If you try to use Medicare Advantage, figuring out which doctors are available (and where) can be exceedingly difficult, if not impossible.
Medicare Advantage is the government-subsidized, private plan alternative to the traditional public Medicare program. It has had strong enrollment growth for years.
That growth has received a boost from the Trump administration, which has sent emails to people using Medicare to promote how much more coverage they could get for less money from private plans. Missing from those emails, however, is a mention of one big limitation of those plans: Many cover far fewer doctors than the traditional program.
That may not be a problem if you can find a plan that includes doctors you prefer, or if you can find covered doctors in convenient locations.
But that isn’t often the case, as government audits of Medicare Advantage plan directories show. The Centers for Medicare and Medicaid Services, which oversees the program, found that nearly half of entries had one of three problems: address errors, incorrect phone numbers, or doctors who were not accepting new patients.
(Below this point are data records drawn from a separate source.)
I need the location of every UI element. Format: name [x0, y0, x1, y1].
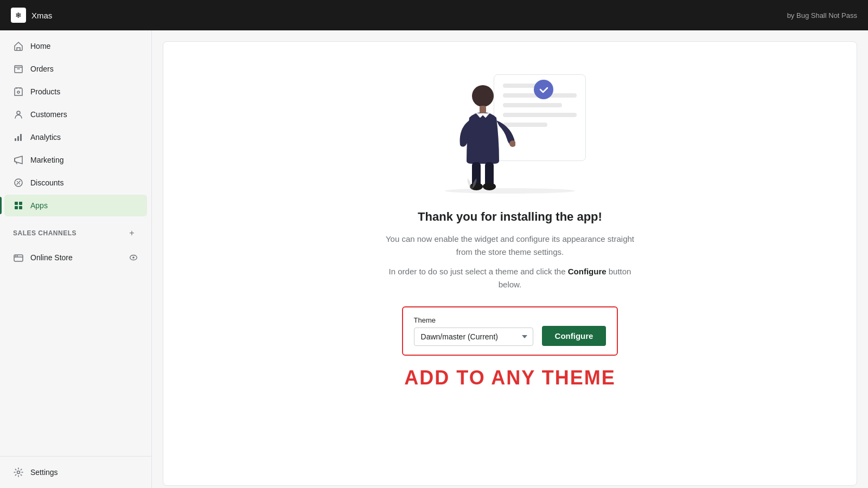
sidebar-item-home[interactable]: Home [4, 35, 147, 57]
main-content: Thank you for installing the app! You ca… [152, 30, 868, 488]
top-bar-subtitle: by Bug Shall Not Pass [787, 11, 857, 20]
sidebar-item-discounts-label: Discounts [30, 178, 63, 187]
svg-rect-12 [19, 206, 22, 209]
svg-point-15 [17, 255, 18, 256]
settings-icon [13, 467, 24, 478]
eye-icon[interactable] [129, 253, 138, 262]
svg-point-17 [132, 256, 135, 259]
sidebar-item-apps-label: Apps [30, 201, 48, 210]
add-to-any-theme-text: ADD TO ANY THEME [404, 367, 615, 389]
marketing-icon [13, 155, 24, 165]
description-2: In order to do so just select a theme an… [380, 265, 640, 291]
sidebar-item-settings-label: Settings [30, 468, 58, 477]
analytics-icon [13, 132, 24, 143]
svg-point-2 [17, 111, 20, 114]
home-icon [13, 41, 24, 52]
svg-rect-0 [15, 66, 22, 67]
svg-rect-9 [15, 202, 18, 205]
online-store-left: Online Store [13, 252, 73, 263]
theme-select[interactable]: Dawn/master (Current) [414, 328, 533, 346]
sidebar-item-products-label: Products [30, 87, 60, 96]
svg-rect-11 [15, 206, 18, 209]
discounts-icon [13, 177, 24, 188]
theme-box: Theme Dawn/master (Current) Configure [402, 306, 618, 356]
sidebar-item-customers-label: Customers [30, 110, 67, 119]
configure-text-bold: Configure [568, 267, 607, 276]
configure-button[interactable]: Configure [542, 326, 607, 346]
top-bar: ❄ Xmas by Bug Shall Not Pass [0, 0, 868, 30]
add-sales-channel-button[interactable]: + [125, 227, 138, 240]
svg-rect-10 [19, 202, 22, 205]
sidebar: Home Orders Products [0, 30, 152, 488]
sales-channels-label: SALES CHANNELS [13, 229, 76, 237]
theme-label: Theme [414, 316, 533, 324]
person-illustration [450, 74, 515, 194]
sidebar-item-marketing-label: Marketing [30, 156, 63, 164]
sidebar-item-analytics[interactable]: Analytics [4, 126, 147, 148]
customers-icon [13, 109, 24, 120]
online-store-label: Online Store [30, 253, 73, 262]
description-1: You can now enable the widget and config… [380, 233, 640, 259]
sidebar-item-settings[interactable]: Settings [4, 461, 147, 483]
sidebar-item-orders[interactable]: Orders [4, 58, 147, 80]
desc2-prefix: In order to do so just select a theme an… [389, 267, 568, 276]
orders-icon [13, 63, 24, 74]
svg-point-7 [17, 181, 18, 182]
sidebar-item-marketing[interactable]: Marketing [4, 149, 147, 171]
svg-point-8 [19, 183, 20, 184]
sidebar-item-analytics-label: Analytics [30, 133, 61, 142]
page-title: Thank you for installing the app! [418, 210, 602, 224]
svg-rect-5 [20, 134, 22, 141]
check-badge [534, 80, 553, 99]
svg-rect-25 [480, 106, 486, 113]
sidebar-item-discounts[interactable]: Discounts [4, 172, 147, 194]
sidebar-item-home-label: Home [30, 42, 50, 50]
svg-point-19 [472, 85, 494, 107]
products-icon [13, 86, 24, 97]
svg-point-18 [17, 471, 20, 474]
svg-rect-4 [17, 136, 19, 141]
svg-point-1 [17, 91, 20, 93]
svg-rect-3 [15, 138, 16, 141]
sidebar-item-customers[interactable]: Customers [4, 104, 147, 125]
sales-channels-header: SALES CHANNELS + [4, 221, 147, 245]
content-card: Thank you for installing the app! You ca… [163, 41, 857, 486]
svg-point-14 [15, 255, 16, 256]
sidebar-item-apps[interactable]: Apps [4, 195, 147, 216]
leaf-icon [467, 176, 477, 189]
sidebar-item-online-store[interactable]: Online Store [4, 247, 147, 268]
sidebar-item-products[interactable]: Products [4, 81, 147, 102]
sidebar-footer: Settings [0, 456, 151, 484]
app-name: Xmas [31, 11, 52, 20]
logo-icon: ❄ [15, 11, 22, 20]
online-store-icon [13, 252, 24, 263]
theme-field: Theme Dawn/master (Current) [414, 316, 533, 346]
app-logo: ❄ [11, 8, 26, 23]
top-bar-left: ❄ Xmas [11, 8, 52, 23]
sidebar-item-orders-label: Orders [30, 65, 54, 73]
ground-shadow [445, 188, 575, 194]
apps-icon [13, 200, 24, 211]
illustration [434, 63, 586, 194]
In 2017, the Department of Justice reached a settlement with two Medicare Advantage plans over charges of misrepresentation of their networks to regulators.
CreditPablo Martinez Monsivais/Associated Press
Other research reveals that Medicare Advantage provider directories are relatively poor sources of information. For example, a study published in the American Journal of Managed Care found that Google was more accurate.
“Directory accuracy is hard,” said the study’s lead author, Michael Adelberg, a former senior Health and Human Services regulator in Washington and now a leader of health care strategy for the Faegre Baker Daniels law firm. “But when a consumer joins a plan to get to a doc in the directory and then cannot, that consumer has a very legitimate beef.”
(I was a co-author on the study, along with Daniel Polsky, a health economist with Johns Hopkins, and Michelle Kitchman Strollo, a vice president and associate director of NORC’s health care department at the University of Chicago.)
Not only is it difficult for the average person to assess Medicare Advantage plan networks, but it’s also hard for researchers. Nevertheless, a few things have been teased out.
Working with plan directories — flawed though they may be — a Kaiser Family Foundation analysis examined the physician networks of almost 400 Medicare Advantage plans offered by 55 insurers in 20 counties in 2015. It found that networks of these plans included 46 percent of physicians in a county, on average.
In other words, if you selected a plan at random in these counties, you could expect that a bit less than half of doctors would be covered, at least according to its directory. (This does not necessarily mean those who are covered are taking patients or practicing in locations convenient for you.)
The study found considerable variation by specialty. Psychiatrists are least likely to be included in plan networks; a typical plan covered fewer than one-quarter of them. Ophthalmologist are most likely to be included; a typical plan covered nearly 60 percent of them. Depending on what kind of care you need, the extent to which plans cover specific specialists would be important to know. But there is no single source that meaningfully compares Medicare Advantage plans’ networks in the aggregate, much less by specialty.
This could change. A recent draft regulation would require Medicare Advantage, as well as other kinds of plans, to provide their directories in an electronic format that third parties could use to compare them, for example through apps or online.
Why do plans’ networks vary anyway? One possibility is that plans may strategically narrow or broaden their networks of certain specialties to try to attract more of the kind of enrollees they want (healthier, cheaper) and fewer of those they don’t (sicker, more expensive). Studies have shown that sicker beneficiaries are less attracted to Medicare Advantage, perhaps for these reasons. Another possibility, suggested by an Urban Institute study, is that plans narrow networks to control productivity and quality — for instance, covering only doctors who meet quality standards and tend to provide more efficient and valuable care.
A study of Medicare Advantage plans offered in California in 2017 found that the quality of obstetricians-gynecologists, cardiologists and endocrinologists covered by those plans tended to be comparable to those available through traditional Medicare. But some plan enrollees, particularly those in more rural areas, would need to travel far — in some cases exceeding 100 miles — to see those covered physicians.
The Kaiser Family Foundation study found that broader-network plans tended to charge higher premiums than “narrow network” plans (narrow network means covering less than 30 percent of doctors in a county).
One limitation of analyzing plan directories is that even if physicians are listed as in-network, they may not really be accessible because they’re too busy to accept new patients. So another way to assess the influence of Medicare Advantage networks on people’s access to care is to observe which doctors people in a specific plan actually see.
Looking at it this way, which colleagues and I did on a recent study published in Health Affairs, reveals that 80 percent or more of Medicare Advantage plans provide access to at least 70 percent of primary care physicians in their markets. Our study also suggests that narrow network plans are not growing over time in Medicare Advantage, which runs counter to the narrative that they’re taking over health care.
Still, because there is no way for Medicare beneficiaries to compare plan networks, people could easily stumble into a narrow network plan without knowing it. As with many things in health care, it’s hard to make an informed decision.